ISLAMABAD: Islamabad will go for the first-ever local government elections today amidst special security arrangements to avoid any law and order situation. Over 680,612 registered voters, 367,960 of them men and 312,652 women, will exercise their voting right during the municipal elections. As many as 2,396 candidates will contest for 550 seats in the federal capital of the country. There are 255 candidates contesting for the chairman seats while 1,210 candidates are battling for the general seats.

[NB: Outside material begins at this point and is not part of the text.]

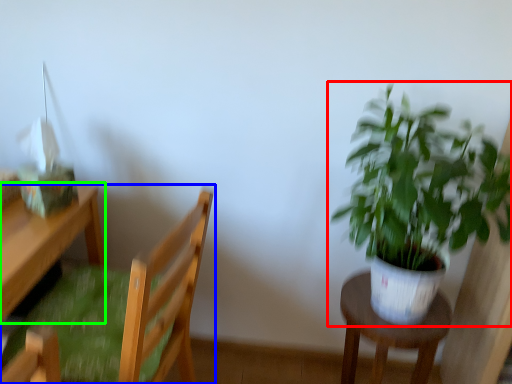 Question: Considering the real-world distances, which object is closest to houseplant (highlighted by a red box)? chair (highlighted by a blue box) or desk (highlighted by a green box).

Choices:
 (A) chair
 (B) desk

Answer: (A) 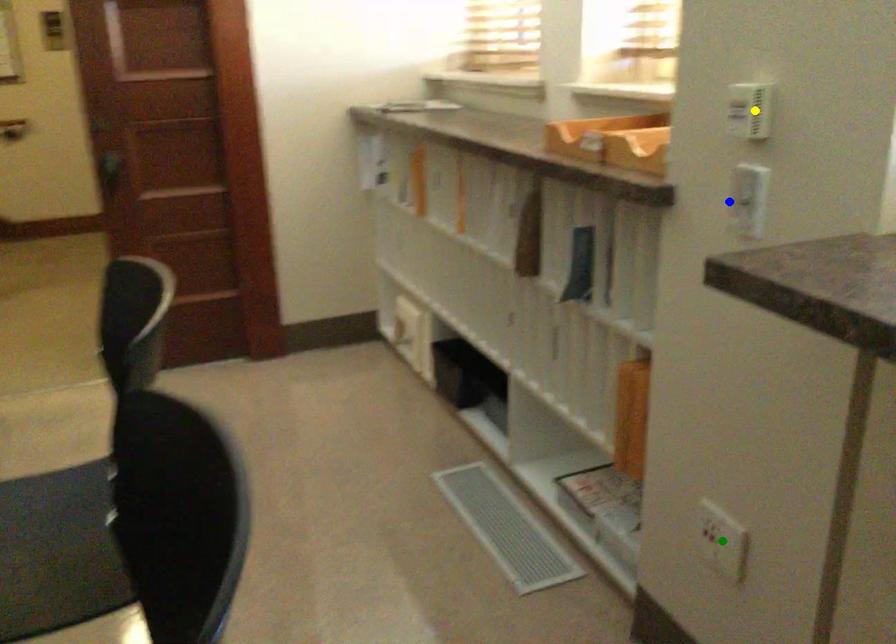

A total 351 female candidates will compete for the women seats while 248 candidates will be aiming for the labour seats. On the other hand, 230 candidates will be aiming for the youth councillors while 102 will contest for the minority seats in today’s elections. Over 4,500 police, 625 Army troops, 700 Rangers and 1,000 FC personnel have been deputed in the capital to perform security duties on the occasion. Sources said that the personnel from all these security agencies have been provided special mobile phone SIMs to remain in contact with one another and also with the central control room. The location of these SIMs can also be monitored by the command and control room set up under the Safe City Project, they added.

The federal capital has been divided into 50 union councils. 640 polling stations have been set up in 326 buildings, out of which 62 have been declared sensitive (‘A’ category), 208 in ‘B’ and 56 in the ‘C’ category. Polling stations were declared sensitive in the light of a report prepared by the police’s Special Branch. Army personnel would be deputed at sensitive polling stations. Polling will begin at 7am and continue till 5:30pm without break. The ECP said green ballot papers would be used for the election of chairmen and vice chairmen and white ones for the general seats. The election commission has also set up a control room for the LGs elections monitoring.

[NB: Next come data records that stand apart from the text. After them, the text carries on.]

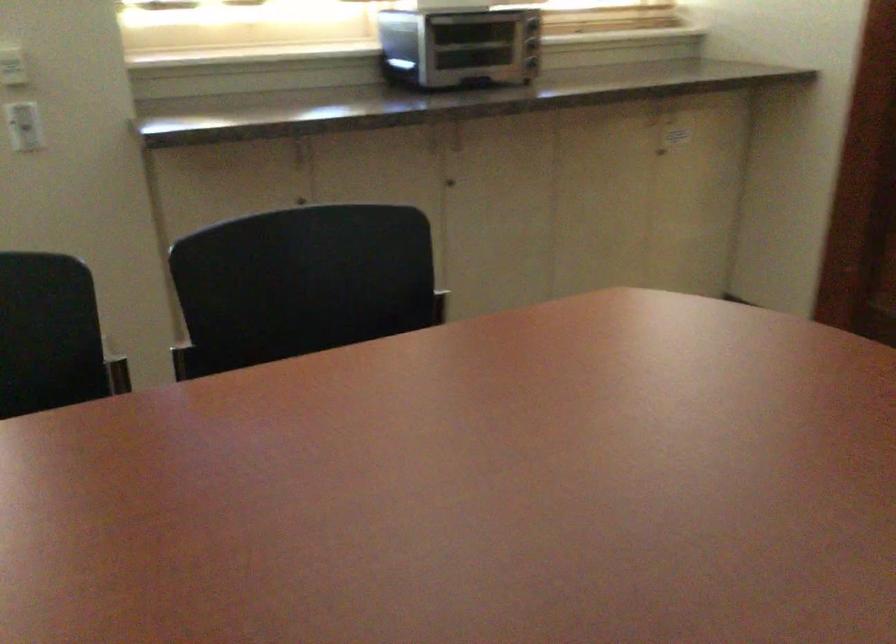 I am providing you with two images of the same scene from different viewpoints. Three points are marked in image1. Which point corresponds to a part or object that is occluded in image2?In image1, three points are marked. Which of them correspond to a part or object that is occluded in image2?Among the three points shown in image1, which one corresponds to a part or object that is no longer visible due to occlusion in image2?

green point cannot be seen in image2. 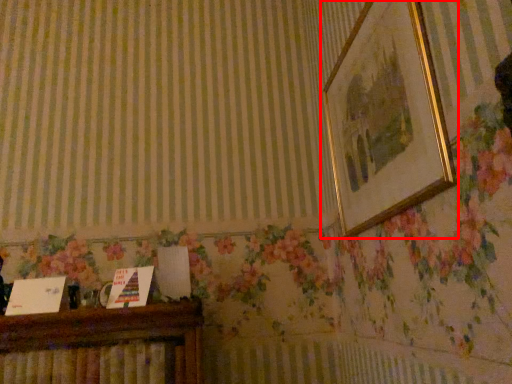 Question: Considering the relative positions of picture frame (annotated by the red box) and furniture in the image provided, where is picture frame (annotated by the red box) located with respect to the staircase?

Choices:
 (A) left
 (B) right

Answer: (B) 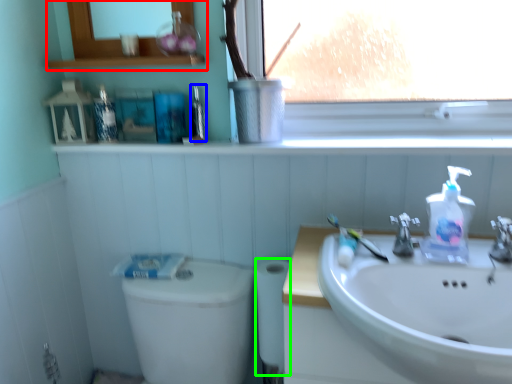 Question: Which object is positioned closest to medicine cabinet (highlighted by a red box)? Select from mouthwash (highlighted by a blue box) and toilet paper (highlighted by a green box).

Choices:
 (A) mouthwash
 (B) toilet paper

Answer: (A) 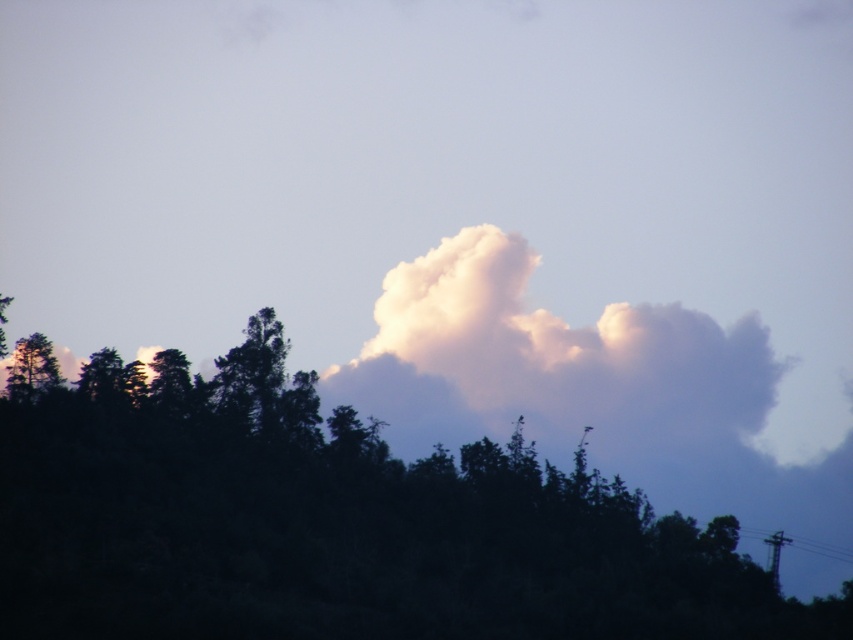 Question: Does dark green foliage at upper center have a lesser width compared to white fluffy cloud at upper center?

Choices:
 (A) no
 (B) yes

Answer: (A)

Question: Can you confirm if dark green foliage at upper center is wider than white fluffy cloud at upper center?

Choices:
 (A) yes
 (B) no

Answer: (A)

Question: Which point is closer to the camera?

Choices:
 (A) white fluffy cloud at upper center
 (B) dark green foliage at upper center

Answer: (B)

Question: Does dark green foliage at upper center appear on the right side of white fluffy cloud at upper center?

Choices:
 (A) no
 (B) yes

Answer: (A)

Question: Which point appears closest to the camera in this image?

Choices:
 (A) (454, 252)
 (B) (254, 595)

Answer: (B)

Question: Which of the following is the farthest from the observer?

Choices:
 (A) white fluffy cloud at upper center
 (B) dark green foliage at upper center

Answer: (A) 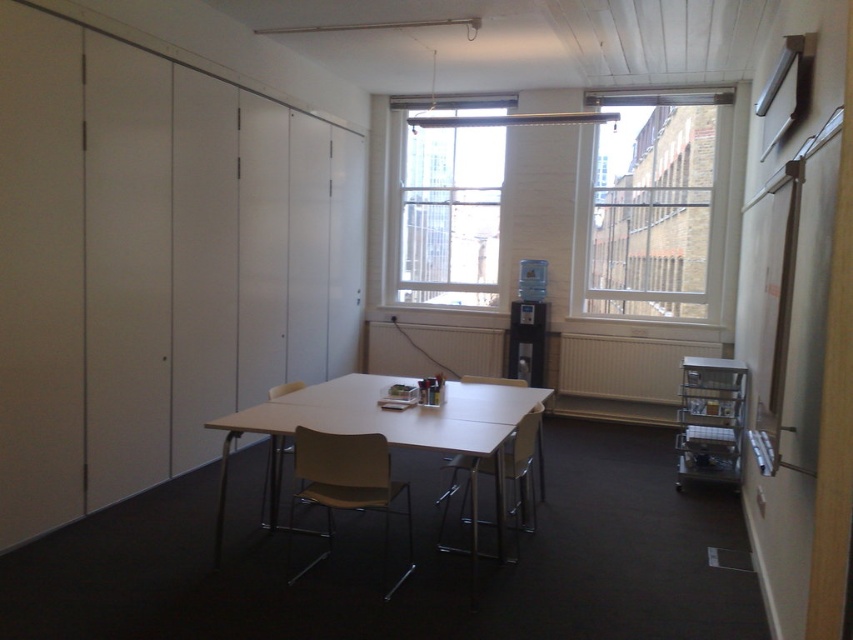 You are standing at the entrance of the meeting room and see two points marked on the floor. The first point is labeled as point (444, 204) and the second point is labeled as point (508, 404). If you face the direction of the folding doors on the left, which point is located further away from you?

Point (444, 204) is behind point (508, 404), so when facing the folding doors on the left, point (444, 204) is further away from you.

You are a delivery person who needs to place a large package that is 3 meters long in the room. The package must be placed between the clear glass window at center and the white plastic table at center. Is there enough space between them to fit the package?

The distance between the clear glass window at center and the white plastic table at center is 3.33 meters, which is slightly longer than the 3 meter package. Therefore, the package can fit between them with a small amount of space remaining. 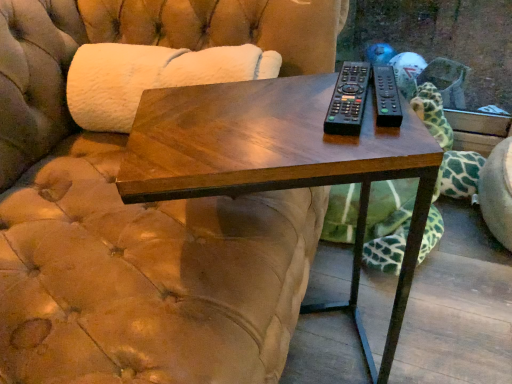 The width and height of the screenshot is (512, 384). Find the location of `free space to the left of black plastic remote at center, the first remote when ordered from left to right`. free space to the left of black plastic remote at center, the first remote when ordered from left to right is located at coordinates (249, 116).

As many as 33 teams, comprising police and Rangers personnel, will patrol the city on the occasion. Each team would be assigned an area covering eight to 12 polling stations. Each of the 22 police stations would be provided two platoons of the Frontier Constabulary, each comprising 34 personnel, the sources said. Islamabad Inspector General of Police, Tahir Alam Khan has directed for elaborate security arrangements and he told all police officials to conduct complete checking of buildings before start of polling, besides maintaining close liaison with Returning Officers for peaceful holding of elections. The IGP said that implementation of the code of conduct issued by the election commission will be ensured at every cost and display of weapons as well as aerial firing would be completely banned.

The interior ministry has announced the closure of all government offices at 02.00 PM in Islamabad today to enable the civil servants to cast their ballot in the first-ever local government elections. Majority of civil servants were expecting local holiday on 30th November, the day of the elections but Interior Minister Chaudhry Nisar Ali Khan rejected the proposal moved by the Election Commission of Pakistan and forwarded to him by the Ministry of Interior.

According to reports, Chaudhry Nisar Ali Khan said there would be enough time for the people to cast vote during the day and full-day holiday cannot be granted as it would mean closure of state institutions for three consecutive days. He said those who are to exercise their right to vote can do so after 02.00 PM. He pointed out that nowhere in the world public holiday is declared on the election day. In the past public holidays had been declared on the occasion of general elections and local holidays during the first two phases of local government elections in Punjab and Sindh. The Sunday’s decision to close the government offices in Islamabad at 2pm on the polling day comes after criticism from the opposition parties, particularly PTI that why the government has not declared local holiday on the occasion of the elections.

The decision on the part of the government is a reflection of no-confidence against the government employees. “The government is fearing that the employees would vote against the ruling party… otherwise there is no justification for the decision to open offices on the polling day,” a government employee at the Ministry of Interior said on condition of anonymity.